By contrast, the disgruntled drug warriors who were the main sources for the Post and 60 Minutes stories—most conspicuously, Joe Rannazzisi, who used to run the DEA's Office of Diversion Control—see the bill as a shameful surrender to the evil pharmaceutical companies that profit from opioid addiction. That is the view that the Post and 60 Minutes adopted, almost without qualification.

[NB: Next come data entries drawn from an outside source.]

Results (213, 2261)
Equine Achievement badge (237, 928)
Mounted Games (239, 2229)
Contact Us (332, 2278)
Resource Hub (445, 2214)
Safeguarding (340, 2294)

The reports give short shrift to the argument that the vague "imminent danger" standard was unfair and legally shaky, to the point that it threatened the viability of the DEA's cases. They pay no attention at all to the perspective of the bona fide pain patients who suffer when the government cracks down on opioids. There is not a whiff in either report of the ineluctable conflict between drug control and pain control, even though reconciling those irreconcilable goals was the main rationale for Marino's bill. Nor do the reports give any sense of the damage done by pushing addicts into the black market, where drugs are more variable and therefore more dangerous.

It does not matter much whether Marino or someone else becomes Trump's drug czar, a position with little real power that is useful mainly as an indicator of an administration's drug policy inclinations. But it does matter that the simpleminded narrative endorsed by the Post and 60 Minutes, in which opioid addiction is caused by rapacious capitalists with the help of their paid stooges in Congress, is so widely and credulously accepted that Marino was doomed once it tainted him. That narrative leaves no room for the complicated sources of addiction (which is not caused simply by exposure to drugs), the ways in which prohibition makes addiction more perilous, or the harm that restricting access to opioids does to innocent bystanders.

Addendum: Yesterday Hatch, who sponsored the Ensuring Patient Access and Effective Drug Enforcement Act in the Senate, noted that Sen. Joe Manchin (D-W.Va.), who said Trump should withdraw Marino's nomination in light of the legislation, supported the bill at the time. So did Sen. Claire McCaskill (D-Mo.), who now says the law should be repealed. "Did the entire United States Congress decide to shield its eyes to the true sinister intent of this legislation?" Hatch asked in a floor speech.

While legislators' reluctance to read the bills they pass (even short bills like this one) should not be underestimated, they are on pretty shaky ground when they suddenly repudiate legislation they supported and portray sponsorship of it as disqualifying. Manchin and McCaskill are effectively saying they had no idea what they were voting for until they read about it in The Washington Post a year and a half later.